3) Assembly of the core MT-binding module. We will assemble the two complex structures together with other biophysical data into a model of the core complex. This will define the relative position and orientation of the domains within the complex and give insights into how the phospho-regulated interaction of TACC3 and clathrin brings together the coiled-coil and beta-propeller domains to form a MT binding module. The model will show how the position of ch-TOG in the complex is consistent with its role.

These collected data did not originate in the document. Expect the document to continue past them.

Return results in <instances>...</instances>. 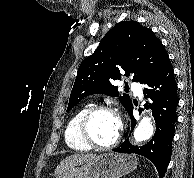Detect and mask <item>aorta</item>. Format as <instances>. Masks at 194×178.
Masks as SVG:
<instances>
[{
    "label": "aorta",
    "mask_w": 194,
    "mask_h": 178,
    "mask_svg": "<svg viewBox=\"0 0 194 178\" xmlns=\"http://www.w3.org/2000/svg\"><path fill=\"white\" fill-rule=\"evenodd\" d=\"M154 128L149 117H143L134 130L135 142H141L149 139L153 135Z\"/></svg>",
    "instance_id": "762f6f07"
}]
</instances>
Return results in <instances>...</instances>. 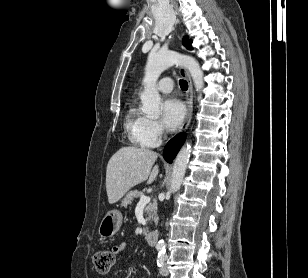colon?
<instances>
[{"label":"colon","instance_id":"1","mask_svg":"<svg viewBox=\"0 0 308 278\" xmlns=\"http://www.w3.org/2000/svg\"><path fill=\"white\" fill-rule=\"evenodd\" d=\"M114 263L115 255L111 250L98 249L93 254V264L99 273H109L113 268Z\"/></svg>","mask_w":308,"mask_h":278}]
</instances>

Research career development. Training the next generation of biomedical research scientists is an important component of our work that has lasting impact. Our aim is that the PDRAs who work on this project will be in a strong position to apply for Fellowships either directly afterwards, or after gaining further experience. This approach is highlighted by a former PDRA, Charlotte Dodson, who was first author on 3 papers from the Bayliss group, including one in Science Signaling, and has now been awarded a Research Fellowship from Imperial College to establish her own group.

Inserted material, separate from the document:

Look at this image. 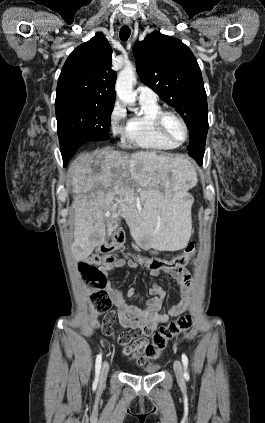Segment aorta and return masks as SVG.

Cancer genes. Two of the three proteins that we plan to study in this project (ch-TOG and TACC3) are overexpressed in cancer cells, but their contributions to cancer development and the underlying mechanisms are unclear. Our work will contribute to a deeper understanding of the functions of these proteins, leading to new insights into their roles in human disease.

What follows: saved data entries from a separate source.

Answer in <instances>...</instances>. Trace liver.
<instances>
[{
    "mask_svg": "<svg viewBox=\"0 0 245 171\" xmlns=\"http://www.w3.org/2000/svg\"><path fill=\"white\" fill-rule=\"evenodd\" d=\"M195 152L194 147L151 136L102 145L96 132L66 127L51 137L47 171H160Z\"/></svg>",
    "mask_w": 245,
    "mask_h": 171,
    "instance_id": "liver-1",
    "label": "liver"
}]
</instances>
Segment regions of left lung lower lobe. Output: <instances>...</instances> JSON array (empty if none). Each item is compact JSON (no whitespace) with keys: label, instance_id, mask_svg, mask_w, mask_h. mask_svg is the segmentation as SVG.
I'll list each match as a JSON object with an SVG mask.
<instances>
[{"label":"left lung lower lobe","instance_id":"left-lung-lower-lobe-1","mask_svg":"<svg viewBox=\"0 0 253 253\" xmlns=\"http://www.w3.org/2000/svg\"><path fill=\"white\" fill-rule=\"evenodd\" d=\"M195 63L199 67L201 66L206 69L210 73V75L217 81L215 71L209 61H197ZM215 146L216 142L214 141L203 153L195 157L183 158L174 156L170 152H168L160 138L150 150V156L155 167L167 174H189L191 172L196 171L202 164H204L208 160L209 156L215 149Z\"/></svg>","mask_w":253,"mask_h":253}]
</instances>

CTC complex inhibitors. Anti-mitotic drugs such as vincristine and docetaxol are among the most commonly used treatments in the cancer clinic, and form part of the front-line treatments for childhood acute lymphoblastic leukaemia, the most commonly occurring form, and lung cancer. The path to discovering improved treatments for these diseases is long and challenging. It requires accurate models that generate ideas for therapeutic development, as well as reagents and assays to support drug discovery. Pharmaceutical companies or charitable/academic drug discovery groups will incorporate our work into drug discovery projects. This will be done through our existing network of collaborators or, with the help of the Enterprise and Business Development Office in Leicester, with new partners. As our track record on Aurora-A and NEK2 kinases shows, we will play a direct role in developing therapeutics. Development of protein-protein interaction (PPI) inhibitors is at the forefront of current drug discovery, and specific aspects of our work together form a 'package' that will contribute to the development of inhibitors targeting the CTC complex:
i) The recombinant CTC proteins we make, and the methods used to make them will be used in assays for developing PPIs.
ii) Binding constants for interactions and the assays used to generate them are useful for formulating strategies for targeting an interaction and in the screening/validation of inhibitory compounds.
iii) High-resolution structures of the target interface will be critical in the design and refinement of PPI inhibitors. The methods used to generate these structures will be used in the development of inhibitors, for example the NMR spectra and assignments that underpin the structure of the 4alpha domain could be used for NMR-based screening of chemical inhibitors.

Outreach - Local charities and patients. Just knowing that relevant research is being done on the disease is helpful to cancer patients and their supporters because it shows that scientists are taking an interest and that progress will be made in tackling the disease. We work with local hospitals, charities (such as HOPE) and patient groups, giving tours of our laboratories and presenting our work. We plan to involve the PDRAs working on this project directly in such events, giving them the opportunity to showcase their work to the public. We believe that outreach events play a crucial role in demonstrating to the public that the funds they raise, through taxation or charity, are being used to carry out world-class research for public good.

Outreach - Future scientists. Modern biomedical research is an inspirational topic for exciting children and young adults about science. Bayliss gives talks in schools about his own work, which have to date been focused on cancer. This project encompasses aspects of chemistry, biology and physics, and will form the basis for inspirational future talks on basic science by both PIs aimed at schoolchildren who are studying these subjects.